(Dataset entries)
◆ ◆ ◆ ◆ ◆
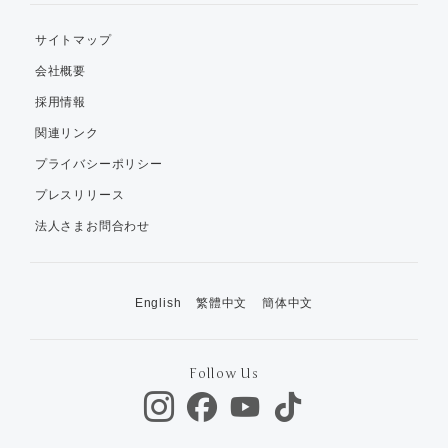
サイトマップ
会社概要
採用情報
関連リンク
プライバシーポリシー
プレスリリース
法人さまお問合わせ
English
繁體中文
簡体中文
Follow Us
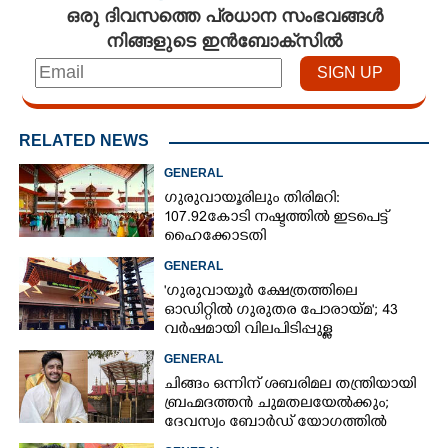
ഒരു ദിവസത്തെ പ്രധാന സംഭവങ്ങൾ
നിങ്ങളുടെ ഇൻബോക്സിൽ
RELATED NEWS
GENERAL
ഗുരുവായൂരിലും തിരിമറി:
107.92 കോടി നഷ്ടത്തിൽ ഇടപെട്ട്
ഹൈക്കോടതി
GENERAL
'ഗുരുവായൂർ ക്ഷേത്രത്തിലെ
ഓഡിറ്റിൽ ഗുരുതര പോരായ്മ'; 43
വർഷമായി വിലപിടിപ്പുള്ള
വസ്തുക്കളുടെ പരിശോധന
GENERAL
നടത്തിയിട്ടില്ലെന്ന് ഹൈക്കോടതി
ചിങ്ങം ഒന്നിന് ശബരിമല തന്ത്രിയായി
ബ്രഹ്മദത്തൻ ചുമതലയേൽക്കും;
ദേവസ്വം ബോർഡ് യോഗത്തിൽ
തീരുമാനം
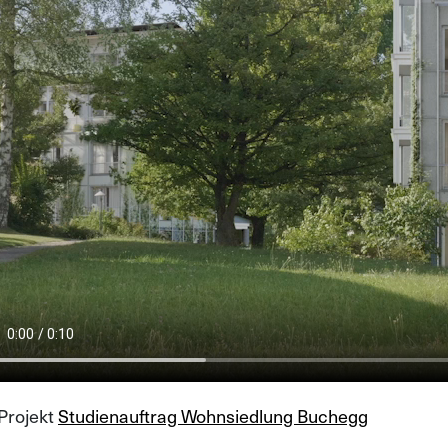
Projekt
Studienauftrag Wohnsiedlung Buchegg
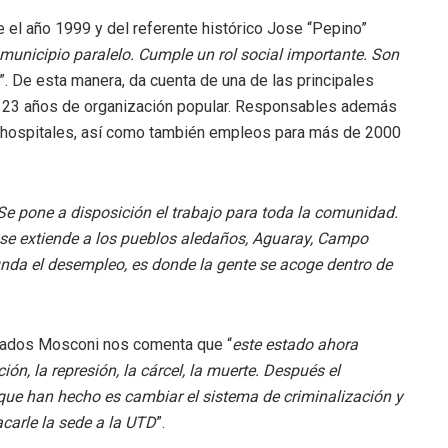
l año 1999 y del referente histórico Jose “Pepino”
unicipio paralelo. Cumple un rol social importante. Son
”. De esta manera, da cuenta de una de las principales
ya 23 años de organización popular. Responsables además
s, hospitales, así como también empleos para más de 2000
 Se pone a disposición el trabajo para toda la comunidad.
se extiende a los pueblos aledaños, Aguaray, Campo
da el desempleo, es donde la gente se acoge dentro de
pados Mosconi nos comenta que “
este estado ahora
ón, la represión, la cárcel, la muerte. Después el
que han hecho es cambiar el sistema de criminalización y
acarle la sede a la UTD
”.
◆ ◆ ◆ ◆ ◆
_Description of the task_. Every entry above is to be copied verbatim, with the pictures removed.

_Reply_.
サイトマップ
会社概要
採用情報
関連リンク
プライバシーポリシー
プレスリリース
法人さまお問合わせ
English
繁體中文
簡体中文
Follow Us
ഒരു ദിവസത്തെ പ്രധാന സംഭവങ്ങൾ
നിങ്ങളുടെ ഇൻബോക്സിൽ
RELATED NEWS
GENERAL
ഗുരുവായൂരിലും തിരിമറി:
107.92 കോടി നഷ്ടത്തിൽ ഇടപെട്ട്
ഹൈക്കോടതി
GENERAL
'ഗുരുവായൂർ ക്ഷേത്രത്തിലെ
ഓഡിറ്റിൽ ഗുരുതര പോരായ്മ'; 43
വർഷമായി വിലപിടിപ്പുള്ള
വസ്തുക്കളുടെ പരിശോധന
GENERAL
നടത്തിയിട്ടില്ലെന്ന് ഹൈക്കോടതി
ചിങ്ങം ഒന്നിന് ശബരിമല തന്ത്രിയായി
ബ്രഹ്മദത്തൻ ചുമതലയേൽക്കും;
ദേവസ്വം ബോർഡ് യോഗത്തിൽ
തീരുമാനം
Projekt
Studienauftrag Wohnsiedlung Buchegg
l año 1999 y del referente histórico Jose “Pepino”
unicipio paralelo. Cumple un rol social importante. Son
”. De esta manera, da cuenta de una de las principales
ya 23 años de organización popular. Responsables además
s, hospitales, así como también empleos para más de 2000
 Se pone a disposición el trabajo para toda la comunidad.
se extiende a los pueblos aledaños, Aguaray, Campo
da el desempleo, es donde la gente se acoge dentro de
pados Mosconi nos comenta que “
este estado ahora
ón, la represión, la cárcel, la muerte. Después el
que han hecho es cambiar el sistema de criminalización y
acarle la sede a la UTD
”.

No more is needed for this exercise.